Carey Mulligan – Melissa Errico – Idina Menzel – Anika Noni Rose
by Brian Scott Lipton
Actresses may rightly complain that there are few great roles available to them in Hollywood, but they certainly can’t say the same about Off-Broadway, which is currently providing spectacular showcases for some of the most talented women on the planet. Here’s a handful of fabulous female performances you can catch right now…
One might wonder why the British film star Carey Mulligan is spending every night recounting the ultimately harrowing tale that Dennis Kelly has dreamed up in “Girls & Boys” (at the Minetta Lane Theatre). But given the big smile she sports at the curtain call of this mesmerizing 100-minute monologue, one suspects she takes special joy holding the audience in the palm of her hand each evening. From the moment she begins telling us Kelly’s off-kilter tale of how her life changed drastically from the minute she met her husband-to-be in an Italian airport, Mulligan (or should I say her unnamed character) impresses us with her intelligence, her honesty (expressed sometimes in shockingly vulgar language) and her unwillingness to give into self-pity (which she would certainly be entitled to!) It’s the kind of performance for which the words “tour de force” were invented.
While Melissa Errico has definitely matured from the ingenue we first met in “My Fair Lady,” this superlative singer-actress can still express the kind of naivete necessary for the plum role of Daisy Gamble in Alan Jay Lerner and Burton Lane’s wacky 1962 musical, “On a Clear Day You Can See Forever,” which is being given a pleasing if not completely successful revisal under Charlotte Moore’s guidance at the Irish Repertory Theatre. As the “eccentric” Daisy, Errico shows off a comic flair that few of her previous roles have allowed her to exhibit, along with a believable lack of self-confidence, while she does a perfect 180 as the strong-willed, 17th-century British aristocrat Melinda Welles.
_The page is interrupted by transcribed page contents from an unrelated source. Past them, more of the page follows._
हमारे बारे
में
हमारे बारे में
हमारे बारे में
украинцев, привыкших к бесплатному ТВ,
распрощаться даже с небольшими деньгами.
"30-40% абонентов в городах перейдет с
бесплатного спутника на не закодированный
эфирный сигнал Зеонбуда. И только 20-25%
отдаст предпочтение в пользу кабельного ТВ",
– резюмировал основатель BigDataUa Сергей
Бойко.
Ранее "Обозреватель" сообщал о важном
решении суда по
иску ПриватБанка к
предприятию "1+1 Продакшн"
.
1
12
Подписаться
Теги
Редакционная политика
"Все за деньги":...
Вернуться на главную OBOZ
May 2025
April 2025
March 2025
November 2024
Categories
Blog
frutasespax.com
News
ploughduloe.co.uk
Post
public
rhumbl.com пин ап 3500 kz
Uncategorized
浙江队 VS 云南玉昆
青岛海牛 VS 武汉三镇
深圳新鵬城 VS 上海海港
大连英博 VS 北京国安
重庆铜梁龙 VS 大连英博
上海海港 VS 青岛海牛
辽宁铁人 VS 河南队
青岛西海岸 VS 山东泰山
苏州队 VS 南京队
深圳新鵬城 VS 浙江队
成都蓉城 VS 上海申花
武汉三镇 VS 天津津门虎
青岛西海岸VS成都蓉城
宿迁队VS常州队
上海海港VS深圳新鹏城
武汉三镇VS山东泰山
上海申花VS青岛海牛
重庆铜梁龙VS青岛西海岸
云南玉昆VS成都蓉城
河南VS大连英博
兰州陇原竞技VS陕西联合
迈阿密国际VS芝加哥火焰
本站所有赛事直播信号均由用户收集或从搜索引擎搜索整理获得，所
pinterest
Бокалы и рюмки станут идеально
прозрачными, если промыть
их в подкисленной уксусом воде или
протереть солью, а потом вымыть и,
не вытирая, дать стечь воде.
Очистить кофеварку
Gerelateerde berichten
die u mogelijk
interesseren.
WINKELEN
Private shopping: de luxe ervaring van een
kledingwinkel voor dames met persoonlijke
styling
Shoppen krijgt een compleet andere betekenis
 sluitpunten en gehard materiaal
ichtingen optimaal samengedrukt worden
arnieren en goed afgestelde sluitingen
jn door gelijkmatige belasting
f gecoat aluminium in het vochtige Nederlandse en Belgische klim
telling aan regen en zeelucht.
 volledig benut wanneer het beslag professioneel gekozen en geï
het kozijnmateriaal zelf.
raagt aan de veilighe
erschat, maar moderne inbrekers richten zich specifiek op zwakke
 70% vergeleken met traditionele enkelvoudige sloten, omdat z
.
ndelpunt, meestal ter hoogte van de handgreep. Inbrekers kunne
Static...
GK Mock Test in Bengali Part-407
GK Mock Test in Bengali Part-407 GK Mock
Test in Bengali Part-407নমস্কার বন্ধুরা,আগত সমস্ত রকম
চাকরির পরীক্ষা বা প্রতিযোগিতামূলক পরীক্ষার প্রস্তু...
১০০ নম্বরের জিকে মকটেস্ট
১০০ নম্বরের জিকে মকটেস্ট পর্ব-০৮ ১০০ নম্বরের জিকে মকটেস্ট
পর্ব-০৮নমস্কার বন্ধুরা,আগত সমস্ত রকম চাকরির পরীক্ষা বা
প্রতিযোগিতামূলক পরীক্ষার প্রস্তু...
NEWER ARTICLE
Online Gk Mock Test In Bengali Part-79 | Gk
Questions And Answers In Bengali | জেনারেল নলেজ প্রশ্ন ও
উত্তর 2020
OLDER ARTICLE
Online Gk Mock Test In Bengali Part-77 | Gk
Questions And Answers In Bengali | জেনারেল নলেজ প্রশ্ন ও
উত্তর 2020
More important, she delivers the score’s superb show-stoppers, including the deliciously clever “Hurry, It’s Lovely Up Here,” “What Did I Have That I Don’t Have?” and “The S.S. Bernard Cohn,” with peerless aplomb.
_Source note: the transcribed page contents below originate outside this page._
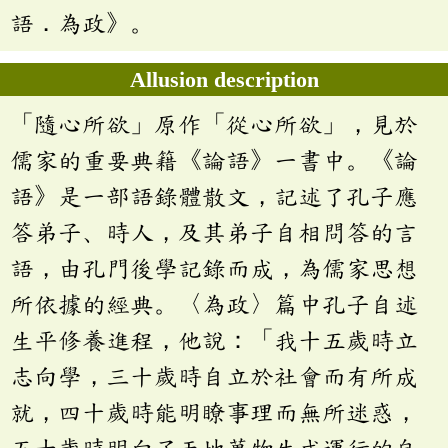
語．為政》。
Allusion description
「隨心所欲」原作「從心所欲」，見於
儒家的重要典籍《論語》一書中。《論
語》是一部語錄體散文，記述了孔子應
答弟子、時人，及其弟子自相問答的言
語，由孔門後學記錄而成，為儒家思想
所依據的經典。〈為政〉篇中孔子自述
生平修養進程，他說：「我十五歲時立
志向學，三十歲時自立於社會而有所成
就，四十歲時能明瞭事理而無所迷惑，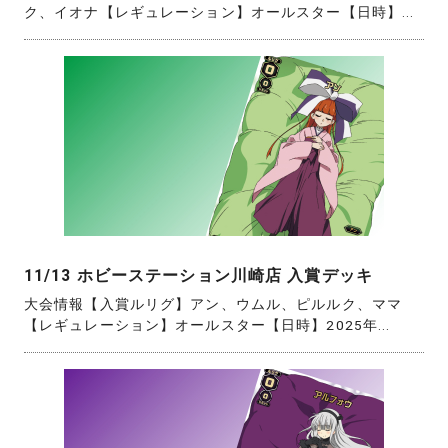
ク、イオナ【レギュレーション】オールスター【日時】...
11/13 ホビーステーション川崎店 入賞デッキ
大会情報【入賞ルリグ】アン、ウムル、ピルルク、ママ
【レギュレーション】オールスター【日時】2025年...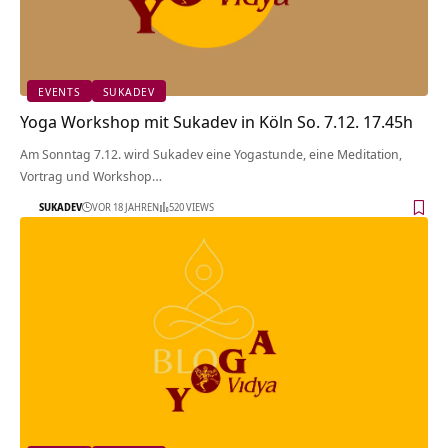
EVENTS
SUKADEV
Yoga Workshop mit Sukadev in Köln So. 7.12. 17.45h
Am Sonntag 7.12. wird Sukadev eine Yogastunde, eine Meditation,
Vortrag und Workshop…
SUKADEV
VOR 18 JAHREN
520 VIEWS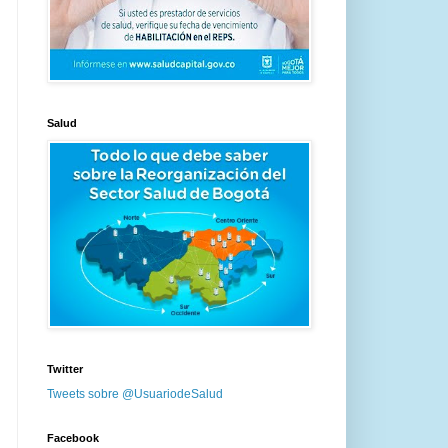
Salud
Twitter
Tweets sobre @UsuariodeSalud
Facebook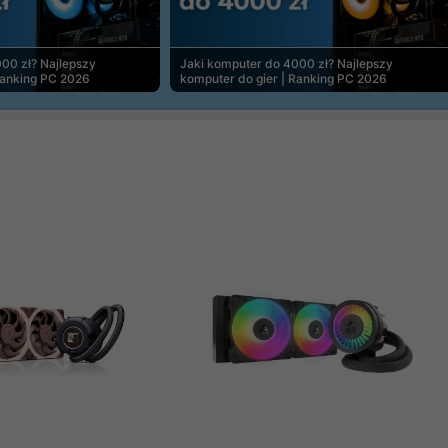
00 zł? Najlepszy
Jaki komputer do 4000 zł? Najlepszy
Ranking PC 2026
komputer do gier | Ranking PC 2026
Conversely, Broadway belter par excellence, Idina Menzel, doesn’t sing a single note in Joshua Harmon’s provocative new play “Skintight” (at the Roundabout’s Laura Pels Theatre). And guess what? It doesn’t matter. She’s simply marvelous as Jodi Isaac, the frustrated, self-absorbed and recently divorced forty-something daughter of a cold-hearted, 70-year-old fashion icon who proves to be far more interested in his 20-something male plaything – or is that lifelong love? – than in her or her offspring. Menzel manages to be hilarious and heartbreaking, often in the same sentence.
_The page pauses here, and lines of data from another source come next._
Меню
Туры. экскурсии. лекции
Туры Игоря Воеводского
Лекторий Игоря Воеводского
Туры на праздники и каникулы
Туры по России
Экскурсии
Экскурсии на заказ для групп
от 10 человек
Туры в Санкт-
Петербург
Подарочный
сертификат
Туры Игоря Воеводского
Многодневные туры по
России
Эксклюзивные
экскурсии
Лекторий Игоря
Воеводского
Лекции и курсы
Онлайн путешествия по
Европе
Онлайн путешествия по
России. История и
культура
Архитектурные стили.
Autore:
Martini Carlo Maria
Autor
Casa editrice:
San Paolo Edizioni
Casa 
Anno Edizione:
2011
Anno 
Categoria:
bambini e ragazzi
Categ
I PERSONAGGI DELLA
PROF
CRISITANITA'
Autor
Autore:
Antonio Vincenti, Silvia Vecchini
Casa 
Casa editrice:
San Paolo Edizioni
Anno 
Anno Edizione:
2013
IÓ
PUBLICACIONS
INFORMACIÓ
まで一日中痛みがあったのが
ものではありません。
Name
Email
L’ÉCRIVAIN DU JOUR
Resplendent in red, Anika Noni Jones almost literally sets the stage aflame as the title character of “Carmen Jones,” the hybrid 1943 musical (with opera music by Georges Bizet and African-American-inspired lyrics by Oscar Hamerstein II) that is being given a stunning new staging by Tony Award winner John Doyle at Classic Stage Company. Tempestous, tantalizing and tragic, Rose effortlessly captures every aspect of the fiery factory worker seeking fun, laughs, good times and a better life (yes, it is like “Sweet Charity”), while also unleashing a soaring soprano not normally emitting from her lips. Dat’s while I call a star turn!